A few naturalistic studies have investigated the use of lamotrigine in bipolar depression. These studies generated consistent results with lamotrigine showing effectiveness across studies. Nevertheless, these studies diverged with regard to the sample composition. Two Canadian studies included patients with bipolar disorder not otherwise specified with refractory depression (Kusumakar & Yatham, 1997) and bipolar II resistant to treatment (Sharma, Khan, & Corpse, 2008). Two American studies included patients with a mixture of bipolar I and II disorder and schizoaffective disorder (Ketter et al., 2008) and bipolar I and II disorder (Joe, Chang, Won, Rim, Ha, & Ha, 2009). A Korean study included patients with only bipolar II with a partial response to other mood stabilizers (Chang, Moon, Cha, & Ha, 2010).

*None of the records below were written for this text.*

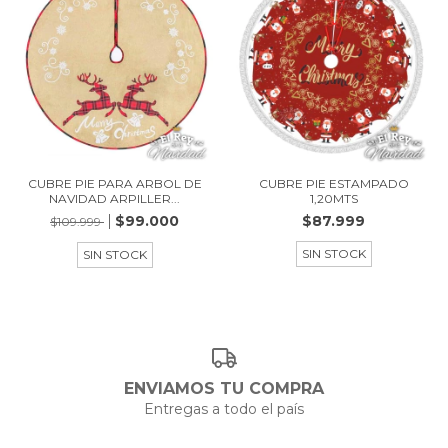
CUBRE PIE PARA ARBOL DE
CUBRE PIE ESTAMPADO
NAVIDAD ARPILLER...
1,20MTS
$99.000
$87.999
$109.999
SIN STOCK
SIN STOCK
ENVIAMOS TU COMPRA
Entregas a todo el país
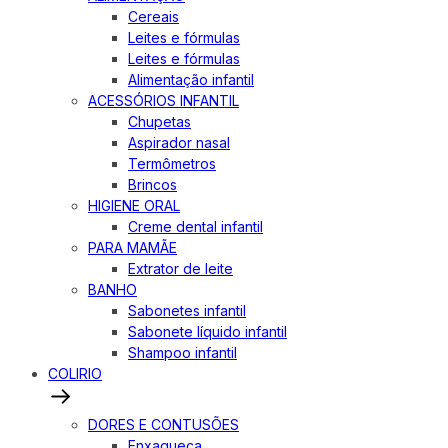
Cereais
Leites e fórmulas
Leites e fórmulas
Alimentação infantil
ACESSÓRIOS INFANTIL
Chupetas
Aspirador nasal
Termômetros
Brincos
HIGIENE ORAL
Creme dental infantil
PARA MAMÃE
Extrator de leite
BANHO
Sabonetes infantil
Sabonete líquido infantil
Shampoo infantil
COLIRIO
DORES E CONTUSÕES
Enxaqueca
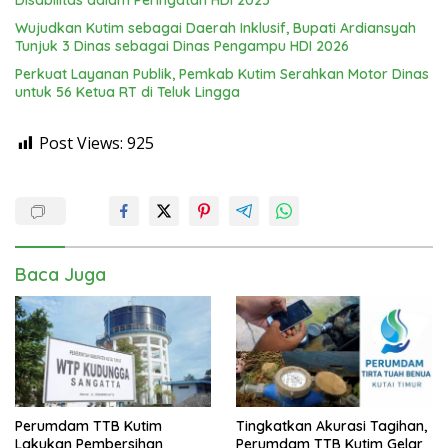
Disabilitas dalam Peringatan HDI 2025
Wujudkan Kutim sebagai Daerah Inklusif, Bupati Ardiansyah
Tunjuk 3 Dinas sebagai Dinas Pengampu HDI 2026
Perkuat Layanan Publik, Pemkab Kutim Serahkan Motor Dinas
untuk 56 Ketua RT di Teluk Lingga
Post Views:
925
Baca Juga
Perumdam TTB Kutim
Tingkatkan Akurasi Tagihan,
Lakukan Pembersihan
Perumdam TTB Kutim Gelar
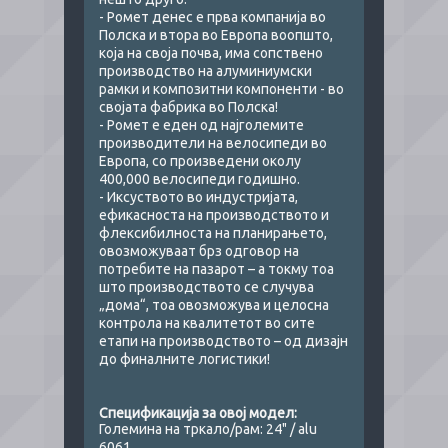
- Ромет денес е прва компанија во
Полска и втора во Европа воопшто,
која на своја почва, има сопствено
производство на алуминиумски
рамки и композитни компоненти - во
својата фабрика во Полска!
- Ромет е еден од најголемите
производители на велосипеди во
Европа, со произведени околу
400,000 велосипеди годишно.
- Иксуството во индустријата,
ефикасноста на производството и
флексибилноста на планирањето,
овозможуваат брз одговор на
потребите на пазарот – а токму тоа
што производството се случува
„дома“, тоа овозможува и целосна
контрола на квалитетот во сите
етапи на производството – од дизајн
до финалните логистики!
Спецификација за овој модел:​​
Големина на тркало/рам: 24" / alu
6061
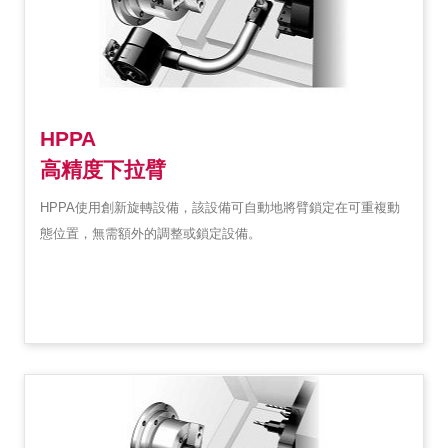
HPPA
高精度下拉臂
HPPA使用創新旋轉設備，該設備可自動地將臂鎖定在可重複動
態位置，無需額外的調整或鎖定設備。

We conducted a naturalistic study of the use of lamotrigine as an adjuvant treatment in adult Brazilian patients with bipolar disorder, predominantly bipolar I, during an acute depressive episode.

Methods

Subjects

The present study was conducted in a research outpatient clinic for bipolar disorder at the Institute of Psychiatry, Federal University of Rio de Janeiro (UFRJ), Brazil. The project was approved by the local ethics committee. Patients or their legal guardians provided written informed consent.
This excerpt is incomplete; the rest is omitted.